Once the pictures are set aside, reproduce all of the records exactly.

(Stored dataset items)
>>>>>

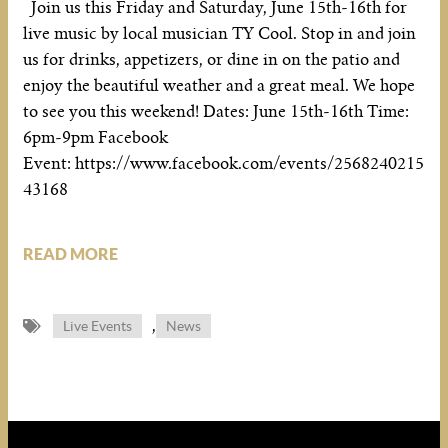
Join us this Friday and Saturday, June 15th-16th for
live music by local musician TY Cool. Stop in and join
us for drinks, appetizers, or dine in on the patio and
enjoy the beautiful weather and a great meal. We hope
to see you this weekend! Dates: June 15th-16th Time:
6pm-9pm Facebook
Event: https://www.facebook.com/events/2568240215
43168
READ MORE
,
Live Events
News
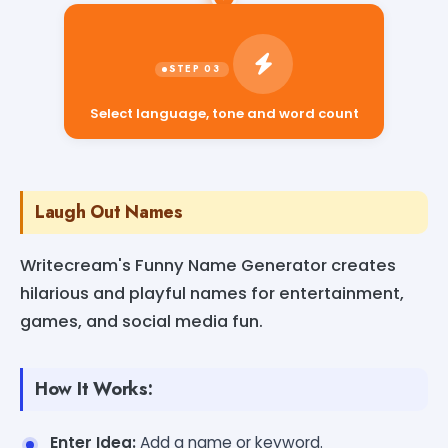
Select language, tone and word count
Laugh Out Names
Writecream's Funny Name Generator creates
hilarious and playful names for entertainment,
games, and social media fun.
How It Works:
Enter Idea:
Add a name or keyword.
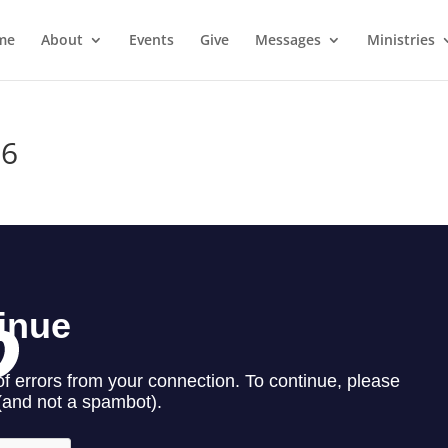
me
About
Events
Give
Messages
Ministries
16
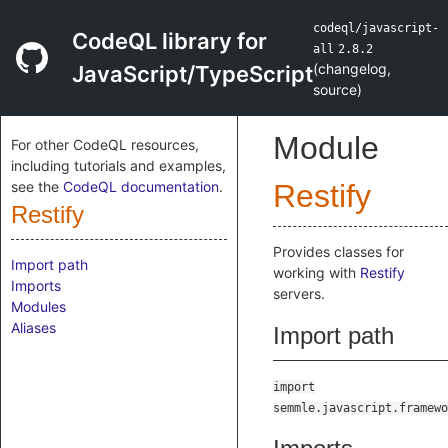
codeql/javascript-
CodeQL library for
all
2.8.2
(
changelog
,
JavaScript/TypeScript
source
)
Module
For other CodeQL resources,
including tutorials and examples,
see the
CodeQL documentation
.
Restify
Restify
Provides classes for
Import path
working with
Restify
Imports
servers.
Modules
Aliases
Import path
import
semmle.javascript.framewo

<<<<<

## RESPONSE TO THE EXERCISE
Join us this Friday and Saturday, June 15th-16th for
live music by local musician TY Cool. Stop in and join
us for drinks, appetizers, or dine in on the patio and
enjoy the beautiful weather and a great meal. We hope
to see you this weekend! Dates: June 15th-16th Time:
6pm-9pm Facebook
Event: https://www.facebook.com/events/2568240215
43168
READ MORE
,
Live Events
News
Select language, tone and word count
Laugh Out Names
Writecream's Funny Name Generator creates
hilarious and playful names for entertainment,
games, and social media fun.
How It Works:
Enter Idea:
Add a name or keyword.
me
About
Events
Give
Messages
Ministries
16
codeql/javascript-
CodeQL library for
all
2.8.2
(
changelog
,
JavaScript/TypeScript
source
)
Module
For other CodeQL resources,
including tutorials and examples,
see the
CodeQL documentation
.
Restify
Restify
Provides classes for
Import path
working with
Restify
Imports
servers.
Modules
Aliases
Import path
import
semmle.javascript.framewo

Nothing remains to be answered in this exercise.